WORK INSTRUCTION: From the line with "произведены на основании поручения" to the line with "Demers) et Rosie Allard (Magalie Chartier) ;", retype every line exactly, including those two, and leave out the rest of the data below.

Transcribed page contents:
************
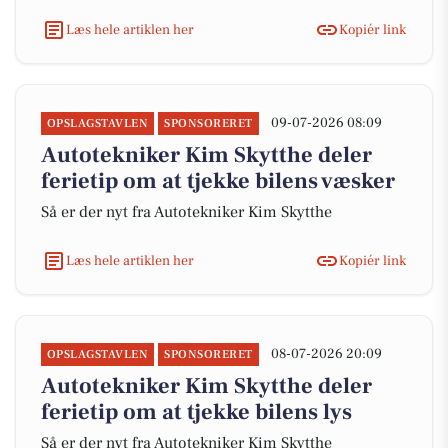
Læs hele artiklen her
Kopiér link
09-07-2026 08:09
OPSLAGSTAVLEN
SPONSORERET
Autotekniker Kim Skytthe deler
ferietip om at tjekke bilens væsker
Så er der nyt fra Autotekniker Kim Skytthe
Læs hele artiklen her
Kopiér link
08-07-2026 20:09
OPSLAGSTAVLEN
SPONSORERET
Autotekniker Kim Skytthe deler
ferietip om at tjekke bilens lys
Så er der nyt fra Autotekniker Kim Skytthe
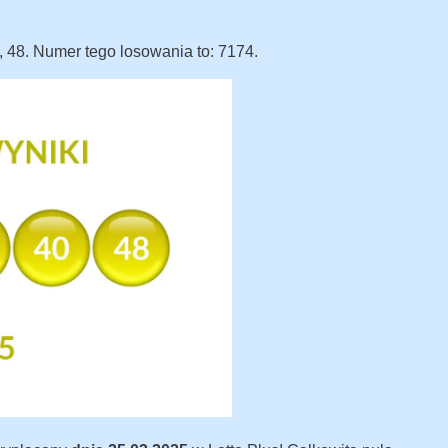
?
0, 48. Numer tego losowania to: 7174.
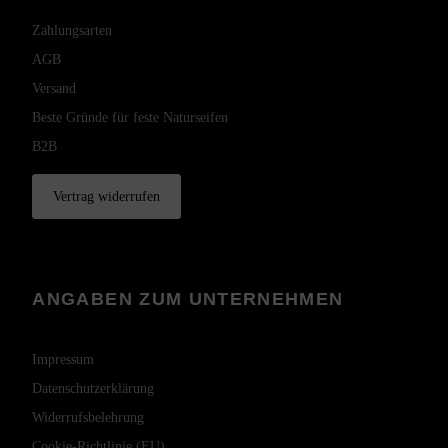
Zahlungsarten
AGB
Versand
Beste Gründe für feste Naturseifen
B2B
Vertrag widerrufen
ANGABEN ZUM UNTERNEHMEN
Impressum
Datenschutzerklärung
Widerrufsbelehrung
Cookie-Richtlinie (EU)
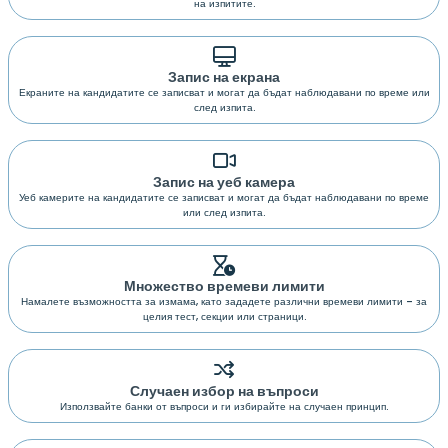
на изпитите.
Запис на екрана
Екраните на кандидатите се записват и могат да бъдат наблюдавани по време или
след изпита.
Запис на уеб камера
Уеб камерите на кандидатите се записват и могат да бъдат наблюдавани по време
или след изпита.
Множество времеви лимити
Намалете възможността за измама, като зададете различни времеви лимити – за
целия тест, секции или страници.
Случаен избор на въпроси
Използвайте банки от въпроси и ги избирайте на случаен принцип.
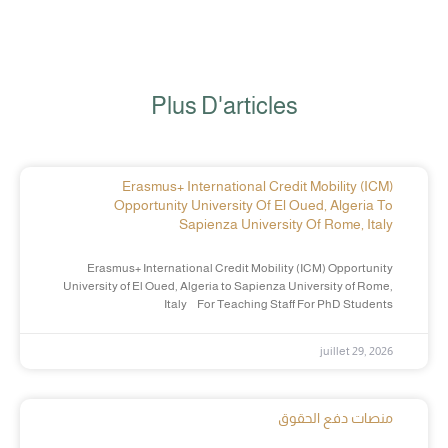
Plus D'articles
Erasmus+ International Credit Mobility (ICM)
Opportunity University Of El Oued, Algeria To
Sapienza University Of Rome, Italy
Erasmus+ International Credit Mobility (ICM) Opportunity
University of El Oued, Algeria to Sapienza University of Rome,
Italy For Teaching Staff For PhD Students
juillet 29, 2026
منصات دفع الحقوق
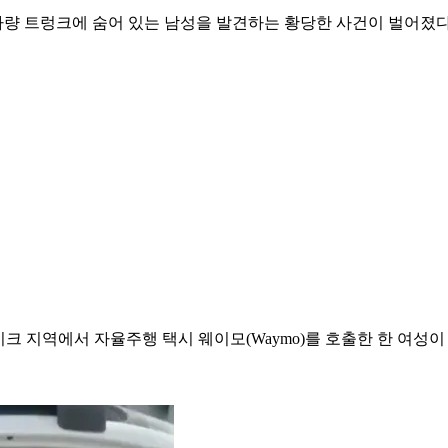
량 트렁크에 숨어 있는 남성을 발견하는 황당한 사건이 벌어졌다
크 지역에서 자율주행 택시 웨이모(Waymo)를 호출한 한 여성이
************
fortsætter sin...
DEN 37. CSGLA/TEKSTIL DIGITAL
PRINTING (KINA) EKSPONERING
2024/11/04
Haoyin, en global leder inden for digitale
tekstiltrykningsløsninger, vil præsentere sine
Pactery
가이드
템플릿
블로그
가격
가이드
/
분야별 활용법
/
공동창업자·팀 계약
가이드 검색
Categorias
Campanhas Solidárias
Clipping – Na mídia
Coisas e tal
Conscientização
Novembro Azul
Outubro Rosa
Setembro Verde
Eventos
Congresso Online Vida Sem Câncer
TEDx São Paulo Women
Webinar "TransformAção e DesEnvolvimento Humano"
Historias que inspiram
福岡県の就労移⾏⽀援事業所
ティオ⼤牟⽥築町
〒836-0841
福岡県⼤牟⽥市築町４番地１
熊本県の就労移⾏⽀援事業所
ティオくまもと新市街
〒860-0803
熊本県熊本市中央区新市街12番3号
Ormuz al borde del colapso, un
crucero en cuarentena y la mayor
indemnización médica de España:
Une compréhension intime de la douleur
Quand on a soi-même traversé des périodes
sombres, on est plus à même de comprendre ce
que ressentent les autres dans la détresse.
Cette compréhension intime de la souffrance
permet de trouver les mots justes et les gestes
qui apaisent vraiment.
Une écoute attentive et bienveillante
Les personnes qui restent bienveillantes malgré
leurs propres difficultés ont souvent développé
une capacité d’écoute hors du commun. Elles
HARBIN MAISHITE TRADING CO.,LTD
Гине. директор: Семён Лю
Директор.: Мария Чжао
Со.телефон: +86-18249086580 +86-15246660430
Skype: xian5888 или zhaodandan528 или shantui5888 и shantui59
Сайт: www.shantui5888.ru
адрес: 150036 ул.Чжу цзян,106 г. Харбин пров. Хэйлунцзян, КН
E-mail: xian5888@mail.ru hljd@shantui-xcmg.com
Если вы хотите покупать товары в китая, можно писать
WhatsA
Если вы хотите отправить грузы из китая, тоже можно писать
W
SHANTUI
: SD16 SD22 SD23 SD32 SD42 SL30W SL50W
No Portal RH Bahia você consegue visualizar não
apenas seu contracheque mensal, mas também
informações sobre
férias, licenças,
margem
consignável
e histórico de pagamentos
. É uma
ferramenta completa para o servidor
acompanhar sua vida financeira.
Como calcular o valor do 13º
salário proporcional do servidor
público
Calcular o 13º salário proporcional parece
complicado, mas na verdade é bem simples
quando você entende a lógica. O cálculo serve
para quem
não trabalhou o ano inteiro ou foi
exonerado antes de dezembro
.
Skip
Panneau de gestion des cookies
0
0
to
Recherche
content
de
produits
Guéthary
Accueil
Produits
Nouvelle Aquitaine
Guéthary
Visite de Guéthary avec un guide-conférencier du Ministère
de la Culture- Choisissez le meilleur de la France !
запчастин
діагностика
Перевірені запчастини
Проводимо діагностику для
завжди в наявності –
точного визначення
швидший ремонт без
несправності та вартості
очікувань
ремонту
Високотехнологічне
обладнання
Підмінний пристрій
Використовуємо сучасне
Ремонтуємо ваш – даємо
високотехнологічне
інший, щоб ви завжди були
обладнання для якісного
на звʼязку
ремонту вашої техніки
************
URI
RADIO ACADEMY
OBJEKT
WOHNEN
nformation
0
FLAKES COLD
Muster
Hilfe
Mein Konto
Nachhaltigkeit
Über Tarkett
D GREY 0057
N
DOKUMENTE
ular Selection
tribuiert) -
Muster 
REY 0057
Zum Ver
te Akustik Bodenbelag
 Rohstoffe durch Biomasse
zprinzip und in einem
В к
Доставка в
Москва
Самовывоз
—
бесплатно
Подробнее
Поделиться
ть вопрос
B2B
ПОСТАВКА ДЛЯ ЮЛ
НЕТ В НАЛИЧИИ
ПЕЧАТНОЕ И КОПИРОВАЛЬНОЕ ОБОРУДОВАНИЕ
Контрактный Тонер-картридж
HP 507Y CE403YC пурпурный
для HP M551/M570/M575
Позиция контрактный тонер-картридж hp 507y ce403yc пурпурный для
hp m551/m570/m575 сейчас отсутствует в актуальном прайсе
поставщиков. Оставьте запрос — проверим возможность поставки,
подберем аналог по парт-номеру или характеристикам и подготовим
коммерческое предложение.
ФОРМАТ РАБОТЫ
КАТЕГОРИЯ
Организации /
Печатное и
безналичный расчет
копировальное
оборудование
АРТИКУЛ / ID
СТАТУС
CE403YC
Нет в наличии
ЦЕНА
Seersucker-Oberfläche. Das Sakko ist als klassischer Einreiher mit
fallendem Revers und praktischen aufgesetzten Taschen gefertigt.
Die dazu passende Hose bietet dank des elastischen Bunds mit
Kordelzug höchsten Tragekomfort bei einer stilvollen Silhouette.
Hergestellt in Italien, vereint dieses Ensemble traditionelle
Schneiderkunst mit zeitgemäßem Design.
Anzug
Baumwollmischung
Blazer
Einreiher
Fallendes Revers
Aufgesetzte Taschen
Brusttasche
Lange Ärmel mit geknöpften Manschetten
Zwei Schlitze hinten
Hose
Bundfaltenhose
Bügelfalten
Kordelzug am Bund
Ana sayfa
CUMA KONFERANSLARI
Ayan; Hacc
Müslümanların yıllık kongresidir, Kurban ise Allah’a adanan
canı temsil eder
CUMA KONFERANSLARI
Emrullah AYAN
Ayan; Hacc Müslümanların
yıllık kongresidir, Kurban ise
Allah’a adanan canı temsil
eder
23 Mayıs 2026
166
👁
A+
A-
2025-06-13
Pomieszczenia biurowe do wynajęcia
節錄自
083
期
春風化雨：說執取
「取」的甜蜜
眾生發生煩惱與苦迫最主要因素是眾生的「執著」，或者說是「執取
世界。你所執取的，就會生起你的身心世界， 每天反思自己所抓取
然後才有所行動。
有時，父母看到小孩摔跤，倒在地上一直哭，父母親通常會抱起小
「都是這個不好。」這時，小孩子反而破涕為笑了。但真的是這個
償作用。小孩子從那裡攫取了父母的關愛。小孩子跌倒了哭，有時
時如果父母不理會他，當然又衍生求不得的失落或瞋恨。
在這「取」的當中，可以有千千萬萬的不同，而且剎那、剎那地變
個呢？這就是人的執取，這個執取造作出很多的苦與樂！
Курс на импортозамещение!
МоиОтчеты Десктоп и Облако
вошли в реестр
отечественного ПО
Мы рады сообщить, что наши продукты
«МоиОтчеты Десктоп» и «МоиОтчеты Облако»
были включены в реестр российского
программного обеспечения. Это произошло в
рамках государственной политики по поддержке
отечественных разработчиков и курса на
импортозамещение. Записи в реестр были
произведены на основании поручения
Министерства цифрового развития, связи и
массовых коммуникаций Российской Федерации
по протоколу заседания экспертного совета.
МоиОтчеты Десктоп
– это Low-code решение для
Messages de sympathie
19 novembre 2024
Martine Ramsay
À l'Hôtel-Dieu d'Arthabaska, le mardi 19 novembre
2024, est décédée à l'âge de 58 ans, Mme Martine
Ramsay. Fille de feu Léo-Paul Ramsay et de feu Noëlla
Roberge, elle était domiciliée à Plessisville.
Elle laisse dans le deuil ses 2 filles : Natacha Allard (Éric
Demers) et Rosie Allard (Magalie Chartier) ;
************
WRITTEN RESPONSE:
произведены на основании поручения
Министерства цифрового развития, связи и
массовых коммуникаций Российской Федерации
по протоколу заседания экспертного совета.
МоиОтчеты Десктоп
– это Low-code решение для
Messages de sympathie
19 novembre 2024
Martine Ramsay
À l'Hôtel-Dieu d'Arthabaska, le mardi 19 novembre
2024, est décédée à l'âge de 58 ans, Mme Martine
Ramsay. Fille de feu Léo-Paul Ramsay et de feu Noëlla
Roberge, elle était domiciliée à Plessisville.
Elle laisse dans le deuil ses 2 filles : Natacha Allard (Éric
Demers) et Rosie Allard (Magalie Chartier) ;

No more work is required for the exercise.